AngII suppresses Bcl-6 expression in the aorta and macrophage. RNA isolated from whole aorta (A) and peritoneal macrophages (B) was analyzed by qRT-PCR. Bcl-6 expression was normalized to GAPDH. Data are mean ± SD (n = 6–10 per group). *, P < 0.01 vs. HF/AngII by ANOVA. (C) AngII increases and PPARδ ligand decreases macrophage PPARδ protein expression. (D and E) Bcl-6 protein expression and PPARδ:Bcl-6 interaction in macrophages in response to AngII and/or GW0742. Bcl-6:PPARδ interaction was analyzed by Western blot analyses of total and PPARδ-bound Bcl-6 in macrophage nuclear proteins after pull-down assays. (F and G) MCP-1 and OPN mRNA levels in peritoneal macrophages treated with AngII and/or GW0742. Data are mean ± SD (n = 5 per group). *, P < 0.01 vs.
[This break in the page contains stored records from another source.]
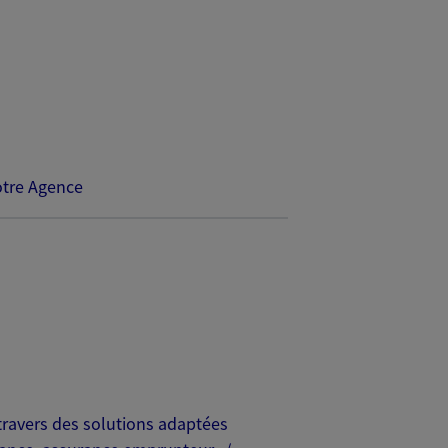
tre Agence
travers des solutions adaptées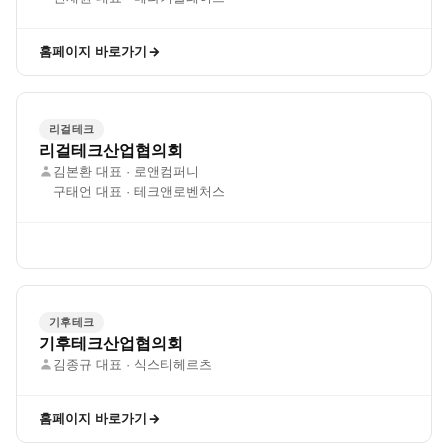
홈페이지 바로가기
리걸테크
리걸테크산업협의회
김본환 대표 · 로앤컴퍼니
구태언 대표 · 테크앤로벤처스
기후테크
기후테크산업협의회
김종규 대표 · 식스티헤르츠
홈페이지 바로가기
HF/AngII by ANOVA.

Fig. 4.

PPARδ activation inhibits AngII-induced phosphorylation of MAP kinases. Mouse peritoneal macrophages stimulated with AngII in the presence or absence of GW0742 were analyzed by Western blot for MAP kinase activation. Activation of p38 (A) and ERK1/2 (B) was measured by the levels of phosphorylated p38 (pp38) and ERK1/2 (pERK1/2) normalized to total p38 and ERK1/2. n = 3 per group. *, P < 0.05 vs. AngII by ANOVA.

Fig. 5.

PPARδ activation inhibits AngII-mediated G protein signaling and suppression of RGS4 and RGS5 in macrophages. AngII infusion inhibits aorta RGS4 (A) and RGS5 (B) expression, and this effect is reversed by GW0742. Aorta RNA was analyzed by qRT-PCR, and RGS4 and RGS5 mRNA levels were normalized to GAPDH. Data are mean ± SD (n = 5 per group). *, P < 0.001 vs. HF/PBS; **, P < 0.05 vs. HF/AngII (by ANOVA).